Systematic desensitization and exposure are widely used techniques in psychology and are often very useful for a person to come into contact with a stimulus that is scary or causes anxiety, thus reducing their reaction.
Therefore, they can be very useful techniques for treating anxiety disorders (they work especially well in phobias), mood disorders and obsessive-compulsive disorder.
- These are two very versatile techniques.
- Because anxiety is a constant emotion in any mental disorder.
- However.
- The limitations presented by one of them can be covered by the other.
- Such as the problem of abandonment or refusal to be exposed by exposure with response prevention.
Therefore, these are important techniques to eliminate fear through fear itself.
Systematic desensitization (DS) and exposure are designed to stop fearing stimuli such as public speaking, being afraid of snakes or fear of the future, they want this stimulus to no longer be dangerous to the person.
Systematic desensitization aims to create an association between the stimuli that previously provoked an anxiety response and the responses of the person who are incompatible with that anxiety, so it seeks to achieve a counterhaul, breaking the link with the stimulus.
Exposure, or exposure with response prevention (PRT), is intended to prevent the person from avoiding or escaping from the face to phobia or anxiety stimuli, so that behaviors that function as safety behaviors disappear, thus preventing maintaining the anguish presented that eventually disappears.
It is quite common to think that the big difference between systematic desensitization and response prevention exposure lies in the way both are applied, but there are other differences.
In the SD, as we said above, a counterhaul process is sought, including relaxation techniques, if the person shows anxiety to a stimulus, tries to stop and relax and then reintroduce the stimulus. , are the processes inherent in techniques not the same?Is DS an exhibition with relaxation techniques?
What we do know is that the difference between the two techniques lies in the learning process. In the case of SD, as mentioned above, there is a counter conditioning process; EPR, a process of extinction.
Van Egeren (1970) presents four phenomena due to two dimensions: reciprocal and short-term or long-term inhibition.
In all four modalities there is a decrease in anxiety levels due to anxiety stimulus, but the learning processes inherent in the four modalities are different, in fact, in two of them there are learning processes (long term) while in the other two, there are psychophysiological processes (short-term).
Mutual inhibition refers to the use of an element incompatible with the feeling of anxiety, for example, a relaxation or controlled breathing technique, which appears in SD, but not in EPR.
Therefore, Van Egeren argued that stimuli may no longer be anxiety inducers or fluoric through processes of:
Some people distinguish between systematic desensitization and exposure by arguing that the former is Pavlovian and the second is operational.
When we say that it is Pavlovian, we say that the SD deals with conditioned stimuli, an example of conditioned stimulus (EC) could be a car, being the conditioned response (RC) anxiety in the face of a possible accident, in this case there is no effort or punishment to maintain the behavior.
However, PRT can address pavlovian stimuli, not just operators, it is useful for operators because EPR prevents any behavior of the person who reinforces anxiety.
For example, when a person with a bus phobia avoids this mode of transport, the anxiety generated by the bus is reinforced.
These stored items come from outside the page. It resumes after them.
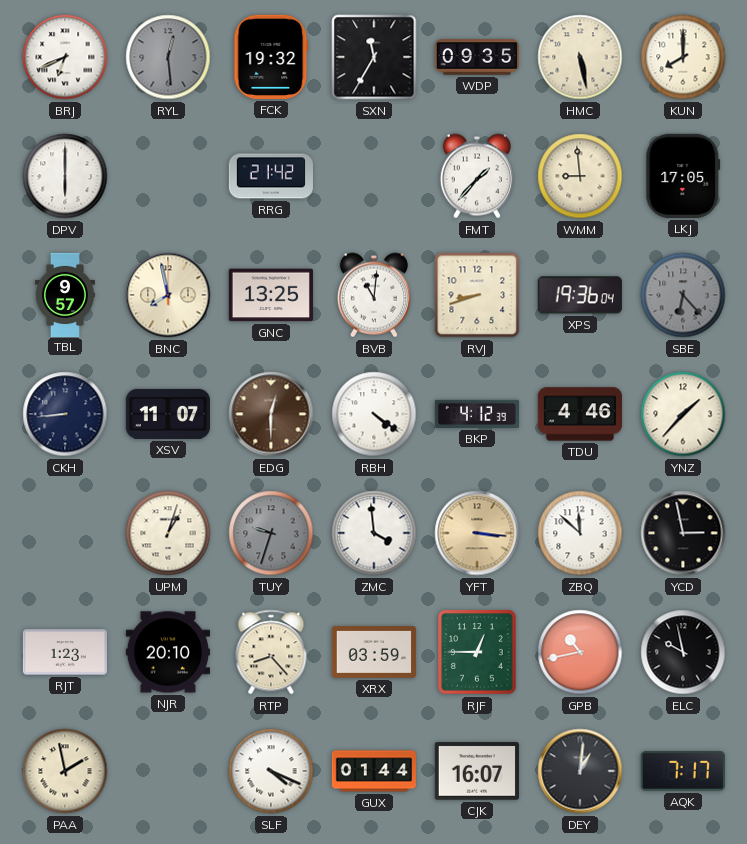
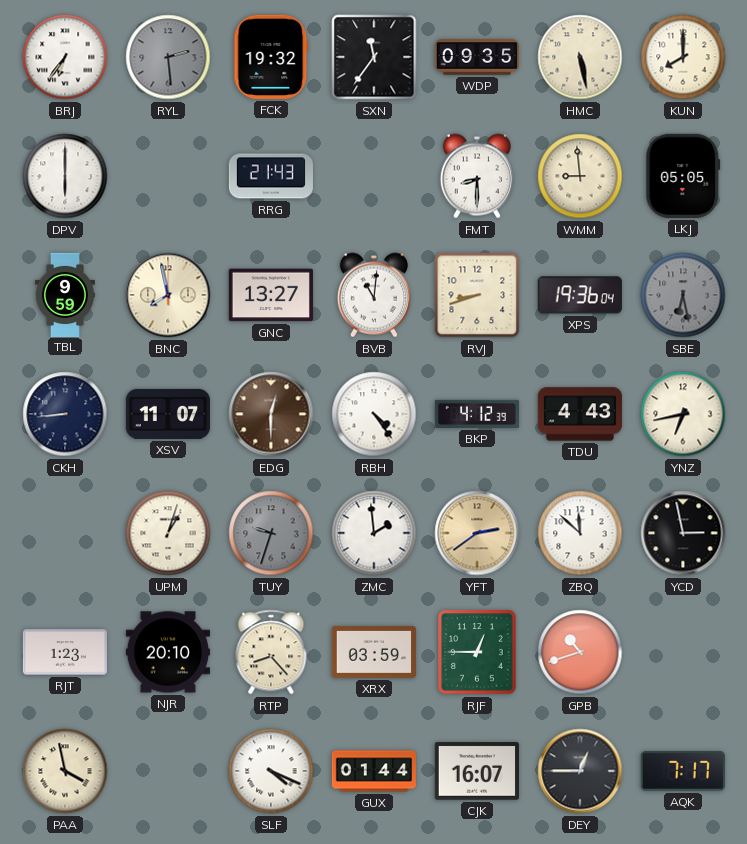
BRJ: 6:41 -> 6:36
RYL: 12:29 -> 2:29
SXN: 11:35 -> 11:36
RRG: 21:42 -> 21:43
FMT: 1:37 -> 8:30
LKJ: 17:05 -> 05:05
TBL: 9:57 -> 9:59
GNC: 13:25 -> 13:27
SBE: 6:23 -> 6:28
RBH: 4:21 -> 4:24
TDU: 4:46 -> 4:43
YNZ: 1:37 -> 6:43
ZMC: 3:59 -> 1:59
YFT: 3:16 -> 2:39
GPB: 10:43 -> 10:42
ELC: 9:58 -> none
PAA: 1:58 -> 3:58
DEY: 1:01 -> 12:45
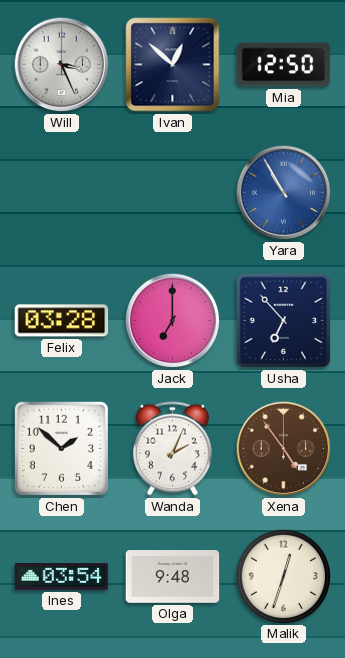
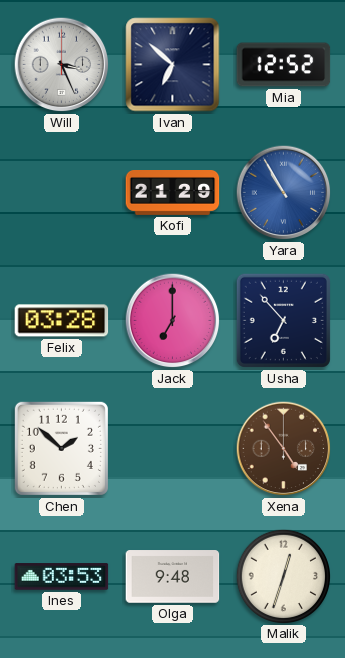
Ivan: 12:52 -> 6:52
Mia: 12:50 -> 12:52
Kofi: none -> 21:29
Wanda: 2:04 -> none
Ines: 03:54 -> 03:53
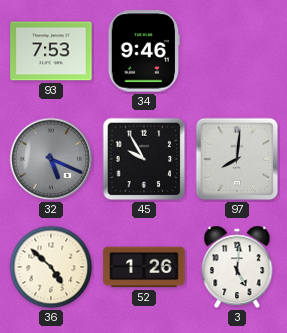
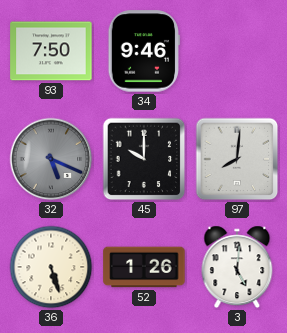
93: 7:53 -> 7:50
45: 9:55 -> 10:00
36: 4:52 -> 5:27
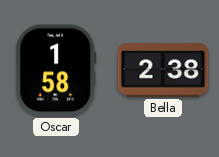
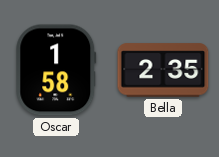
Bella: 2:38 -> 2:35
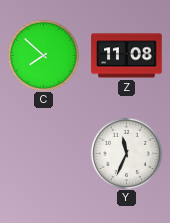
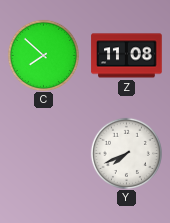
Y: 11:34 -> 7:41
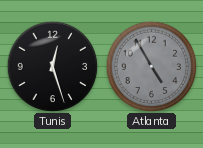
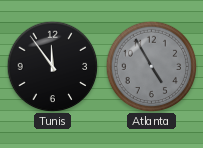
Tunis: 12:27 -> 11:54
In PRT, it is usually sought to ensure that the person does not escape or avoid the bus; the goal is for her to take the bus, not reinforce the opposite behavior.
Exposure, however, may require EC and RC. In the example above, it is possible to expose a person to a car, without any inhibition or mutual relaxation, to show that the accident will not occur.
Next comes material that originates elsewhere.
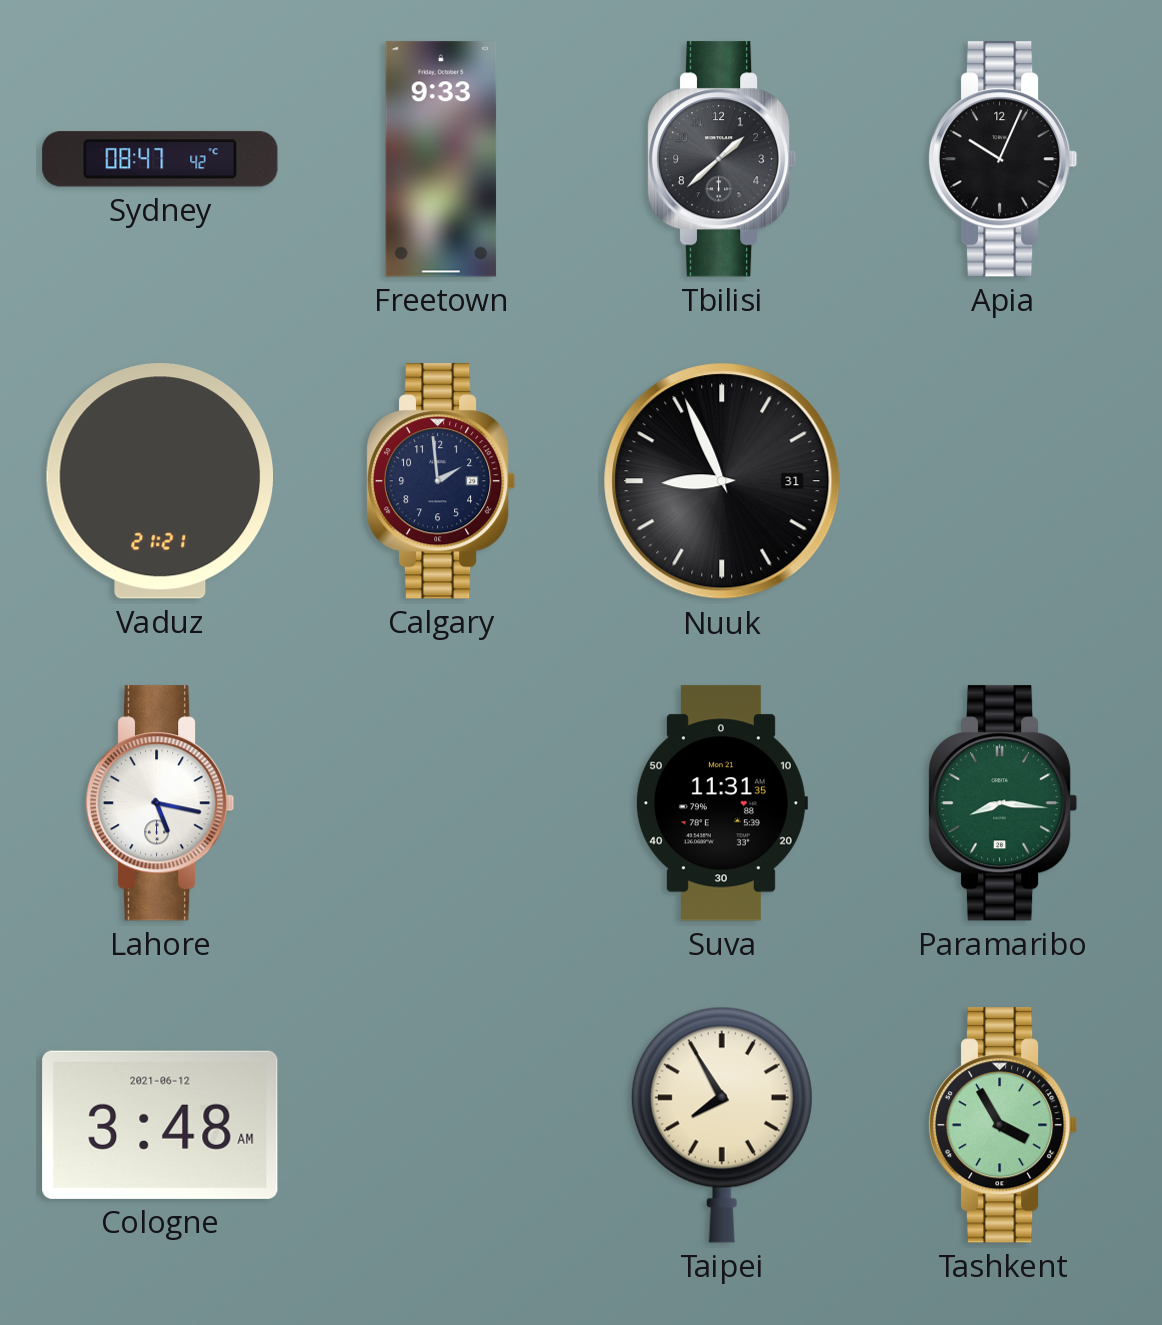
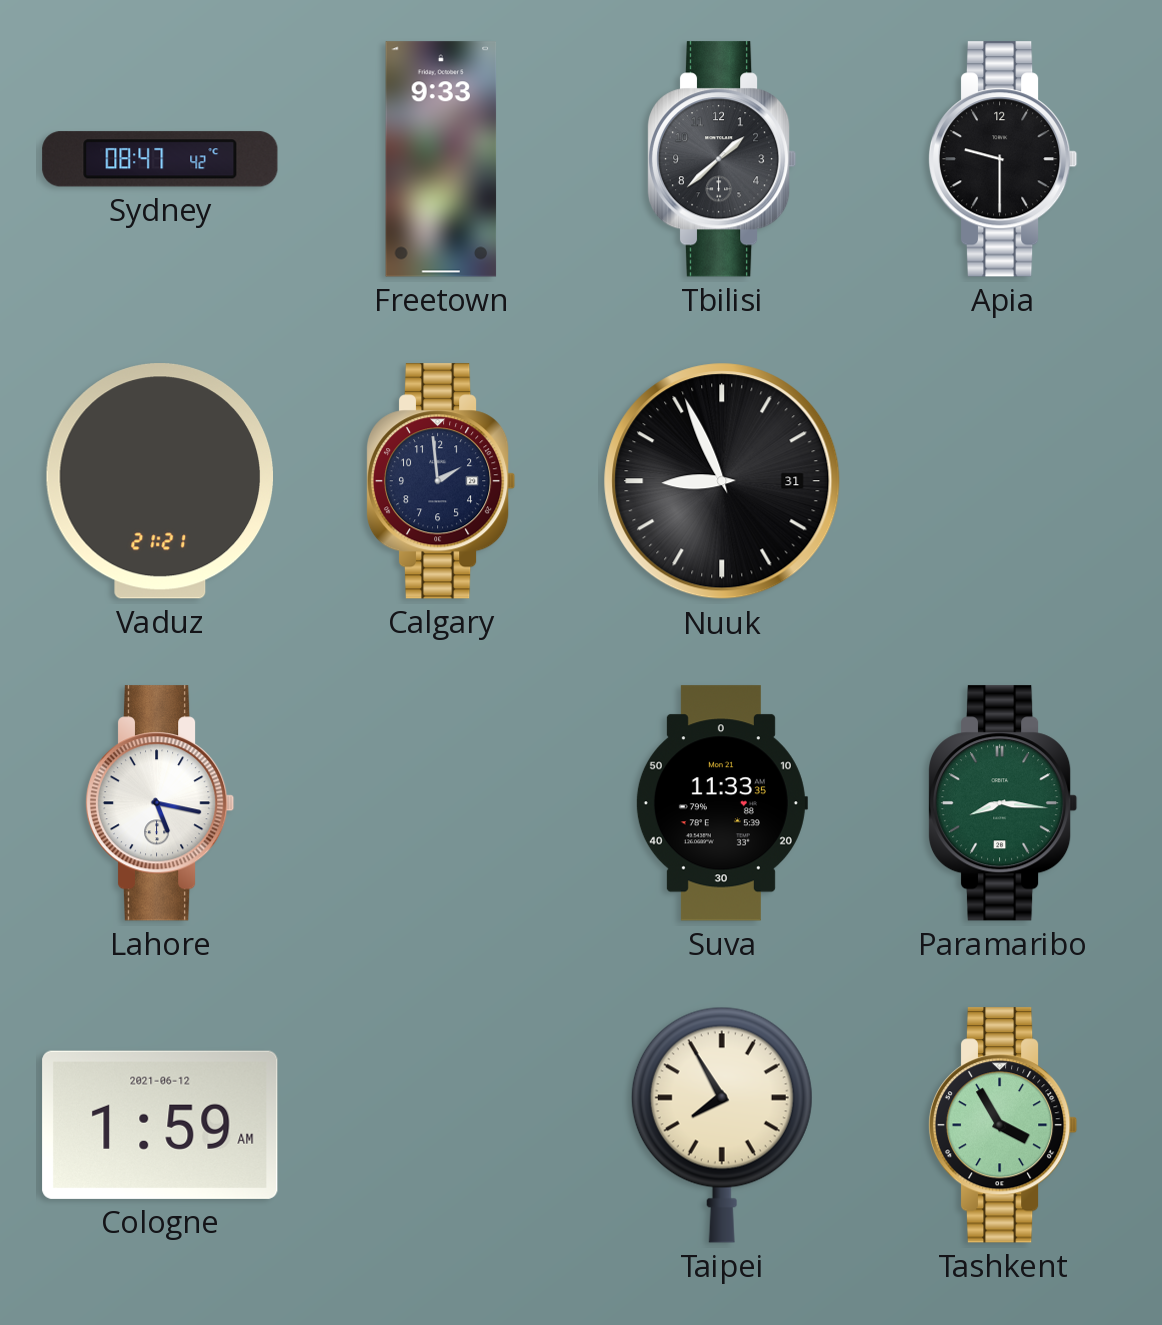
Apia: 10:04 -> 9:30
Suva: 11:31 -> 11:33
Cologne: 3:48 -> 1:59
PRT is used in several anxiety disorders. Today, it is the most commonly used behavioral intervention to treat obsessions and compulsions related to obsessive-compulsive disorder, and has also been used in specific phobias, such as agoraphobia and social phobia.
SD, for its part, has been used to treat phobias or disorders in which anxiety is an important element, such as eating disorders, sexual dysfunction, insomnia, alcoholism, etc. It is also recommended to reduce the fear and tension that some feel. asthma patients at the time of seizure.
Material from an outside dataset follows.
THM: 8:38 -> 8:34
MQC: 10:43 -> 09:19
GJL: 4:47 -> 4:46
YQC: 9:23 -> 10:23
SD is also useful when exposure or RPE is problematic: a man whose anxiety levels prevent him from reaching exposure (in which case relaxation techniques may be appropriate), or exposures that are difficult to apply, such as in a phobia of Flying on an airplane.
Some authors, on the other hand, understand that systematic desensitization also exhibits extinction processes, not counter conditioning, and suggest that any technique that leads subjects to be exposed to feared stimuli in the absence of adverse consequences would be as effective as an SD. in eliminating fear reactions.